Il tutto sulla scia di un richiamo più volte espresso da Papa Francesco che, unico leader internazionale a farlo con forza e decisione, in più occasioni nel corso dell’ultimo anno, ho posto l’attenzione sul Sud Sudan: dagli appelli all’Angelus, all’iniziativa del digiuno per la pace lanciata in occasione del mercoledì delle ceneri, per arrivare alla visita ad limina dei vescovi sudanesi e sud sudanesi dell’agosto scorso.

 

Il viaggio, della durata di pochi giorni, prevede due tappe: una a Juba, la capitale del Sud Sudan, dove l’arcivescovo potrà avere un primo incontro con i volontari del Cuamm e con alcuni rappresentanti istituzionali. Successivamente la delegazione si sposterà a Rumbek, nello Stato dei Laghi, dove don Dante Carraro accompagnerà l’arcivescovo a visitare uno dei cinque ospedali sostenuti dal Cuamm nel paese per toccare con mano le attività a favore di mamme e bambini nell’ “ultimo miglio del sistema sanitario”.

 

«È per noi un onore e un privilegio poter avere al nostro fianco mons. Zuppi, così attento e sensibile al tema della pace e al grido di un popolo, quello sud sudanese, colpito dalla fame e piegato da conflitti interni che generano tanta sofferenza – dice don Dante Carraro, direttore di Medici con l’Africa Cuamm –. Il Cuamm, da più di 10 anni, sta cercando di fare la propria parte a fianco di questa gente, restando sul campo anche nei momenti più difficili, nonostante l’insicurezza e gli ostacoli, per seminare con l’impegno sul campo un po’ di pace e di speranza, portando cure e assistenza alle mamme e ai bambini, le fasce più deboli della popolazione.
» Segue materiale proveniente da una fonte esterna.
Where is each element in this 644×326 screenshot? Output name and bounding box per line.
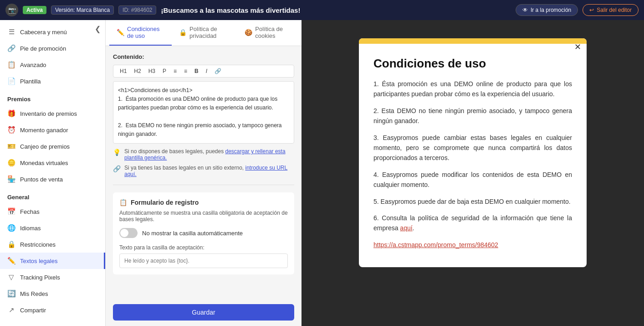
condiciones-tab-icon: ✏️ — [117, 29, 124, 36]
modal-close-button[interactable]: ✕ — [574, 42, 581, 52]
sidebar-label-idiomas: Idiomas — [20, 225, 41, 232]
modal-content: Condiciones de uso 1. Ésta promoción es … — [359, 44, 587, 267]
sidebar-item-puntos[interactable]: 🏪 Puntos de venta — [0, 171, 105, 187]
sidebar-item-cabecera[interactable]: ☰ Cabecera y menú — [0, 24, 105, 40]
toolbar-bold[interactable]: B — [192, 67, 201, 75]
privacidad-tab-icon: 🔒 — [179, 29, 187, 36]
sidebar-item-restricciones[interactable]: 🔒 Restricciones — [0, 236, 105, 253]
sidebar-item-momento[interactable]: ⏰ Momento ganador — [0, 122, 105, 138]
id-badge: ID: #984602 — [118, 5, 156, 15]
main-container: ❮ ☰ Cabecera y menú 🔗 Pie de promoción 📋… — [0, 20, 644, 326]
toolbar-list-ol[interactable]: ≡ — [181, 67, 190, 75]
sidebar-item-tracking[interactable]: ▽ Tracking Pixels — [0, 269, 105, 285]
section-utilidades: Utilidades — [0, 318, 105, 326]
version-badge: Versión: Marca Blanca — [51, 5, 114, 15]
toolbar-list-ul[interactable]: ≡ — [171, 67, 179, 75]
textos-icon: ✏️ — [7, 257, 15, 265]
sidebar-item-plantilla[interactable]: 📄 Plantilla — [0, 73, 105, 89]
form-section-title: 📋 Formulario de registro — [119, 199, 288, 206]
preview-button[interactable]: 👁 Ir a la promoción — [516, 4, 578, 16]
compartir-icon: ↗ — [7, 306, 15, 314]
page-title: ¡Buscamos a las mascotas más divertidas! — [161, 6, 511, 14]
save-button[interactable]: Guardar — [113, 304, 294, 321]
sidebar-item-idiomas[interactable]: 🌐 Idiomas — [0, 220, 105, 236]
modal-paragraph-4: 4. Easypromos puede modificar los conten… — [373, 170, 572, 190]
sidebar-item-pie[interactable]: 🔗 Pie de promoción — [0, 40, 105, 57]
tab-condiciones-label: Condiciones de uso — [127, 26, 164, 39]
preview-area: ✕ Condiciones de uso 1. Ésta promoción e… — [302, 20, 644, 326]
editor-content-area: Contenido: H1 H2 H3 P ≡ ≡ B I 🔗 <h1>Con — [106, 46, 302, 299]
modal-paragraph-5: 5. Easypromos puede dar de baja esta DEM… — [373, 197, 572, 207]
hint1-icon: 💡 — [113, 149, 121, 156]
sidebar-item-avanzado[interactable]: 📋 Avanzado — [0, 57, 105, 73]
section-general: General — [0, 187, 105, 203]
redes-icon: 🔄 — [7, 290, 15, 298]
sidebar-item-fechas[interactable]: 📅 Fechas — [0, 203, 105, 220]
sidebar-label-avanzado: Avanzado — [20, 62, 46, 68]
exit-button[interactable]: ↩ Salir del editor — [583, 4, 639, 16]
section-premios: Premios — [0, 89, 105, 105]
modal-paragraph-2: 2. Esta DEMO no tiene ningún premio asoc… — [373, 106, 572, 126]
eye-icon: 👁 — [522, 7, 528, 13]
hint2-text: Si ya tienes las bases legales en un sit… — [124, 165, 245, 171]
sidebar-item-compartir[interactable]: ↗ Compartir — [0, 302, 105, 318]
sidebar-label-tracking: Tracking Pixels — [20, 274, 60, 281]
modal-header-bar — [359, 38, 587, 44]
content-label: Contenido: — [113, 53, 294, 60]
toggle-auto-checkbox[interactable] — [119, 228, 138, 238]
sidebar-label-cabecera: Cabecera y menú — [20, 29, 67, 36]
sidebar-label-textos: Textos legales — [20, 258, 57, 264]
toolbar-italic[interactable]: I — [203, 67, 210, 75]
momento-icon: ⏰ — [7, 126, 15, 134]
tracking-icon: ▽ — [7, 273, 15, 281]
sidebar-label-redes: Mis Redes — [20, 290, 48, 297]
content-editor[interactable]: <h1>Condiciones de uso</h1> 1. Ésta prom… — [113, 81, 294, 144]
modal-body: 1. Ésta promoción es una DEMO online de … — [373, 79, 572, 250]
cookies-tab-icon: 🍪 — [245, 29, 252, 36]
modal-paragraph-6: 6. Consulta la política de seguridad de … — [373, 213, 572, 233]
sidebar-label-inventario: Inventario de premios — [20, 110, 77, 117]
sidebar-label-compartir: Compartir — [20, 307, 46, 314]
modal-terms-link[interactable]: https://a.cstmapp.com/promo_terms/984602 — [373, 241, 498, 248]
tab-privacidad[interactable]: 🔒 Política de privacidad — [172, 20, 237, 46]
content-area: ✏️ Condiciones de uso 🔒 Política de priv… — [106, 20, 644, 326]
form-section: 📋 Formulario de registro Automáticamente… — [113, 192, 294, 274]
toolbar-p[interactable]: P — [160, 67, 169, 75]
avanzado-icon: 📋 — [7, 61, 15, 69]
modal-paragraph-3: 3. Easypromos puede cambiar estas bases … — [373, 133, 572, 163]
tab-condiciones[interactable]: ✏️ Condiciones de uso — [109, 20, 172, 46]
tab-cookies[interactable]: 🍪 Política de cookies — [237, 20, 298, 46]
tab-privacidad-label: Política de privacidad — [189, 26, 230, 39]
acceptance-field-label: Texto para la casilla de aceptación: — [119, 244, 288, 251]
divider — [113, 185, 294, 185]
modal-title: Condiciones de uso — [373, 57, 572, 71]
sidebar-item-redes[interactable]: 🔄 Mis Redes — [0, 285, 105, 302]
sidebar-item-textos[interactable]: ✏️ Textos legales — [0, 253, 105, 269]
hint2-icon: 🔗 — [113, 165, 121, 172]
editor-panel: ✏️ Condiciones de uso 🔒 Política de priv… — [106, 20, 302, 326]
exit-icon: ↩ — [589, 7, 594, 13]
tabs-bar: ✏️ Condiciones de uso 🔒 Política de priv… — [106, 20, 302, 46]
toolbar-link[interactable]: 🔗 — [212, 67, 224, 75]
acceptance-input[interactable] — [119, 254, 288, 268]
idiomas-icon: 🌐 — [7, 224, 15, 232]
canjeo-icon: 🎫 — [7, 142, 15, 150]
plantilla-icon: 📄 — [7, 77, 15, 85]
toolbar-h1[interactable]: H1 — [117, 67, 129, 75]
form-section-icon: 📋 — [119, 199, 127, 206]
fechas-icon: 📅 — [7, 207, 15, 216]
modal-link-aqui[interactable]: aquí — [400, 224, 412, 232]
collapse-icon[interactable]: ❮ — [95, 25, 101, 33]
hint1-text: Si no dispones de bases legales, puedes — [124, 148, 225, 155]
sidebar: ❮ ☰ Cabecera y menú 🔗 Pie de promoción 📋… — [0, 20, 106, 326]
sidebar-label-plantilla: Plantilla — [20, 78, 41, 85]
modal-paragraph-1: 1. Ésta promoción es una DEMO online de … — [373, 79, 572, 99]
toolbar-h3[interactable]: H3 — [146, 67, 158, 75]
toolbar-h2[interactable]: H2 — [131, 67, 143, 75]
hint-external: 🔗 Si ya tienes las bases legales en un s… — [113, 165, 294, 177]
restricciones-icon: 🔒 — [7, 240, 15, 248]
sidebar-item-inventario[interactable]: 🎁 Inventario de premios — [0, 105, 105, 122]
puntos-icon: 🏪 — [7, 175, 15, 183]
sidebar-item-canjeo[interactable]: 🎫 Canjeo de premios — [0, 138, 105, 155]
sidebar-item-monedas[interactable]: 🪙 Monedas virtuales — [0, 155, 105, 171]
Ma la strada è ancora molto lunga e c’è bisogno dell’aiuto di tutti. Non ci interessano i proclami, le parole e i manifesti, vogliamo partire dalle tante vite spese, quelle dei nostri volontari impegnati a Yirol, Cuibet, Maridi, Rumbek, Lui, Nyal. Per questo la nostra visita non si fermerà in capitale ma arriverà proprio a quell’ultimo miglio da cui in realtà vogliamo partire, dai più poveri e dai più dimenticati, per costruire un futuro più giusto per tutti».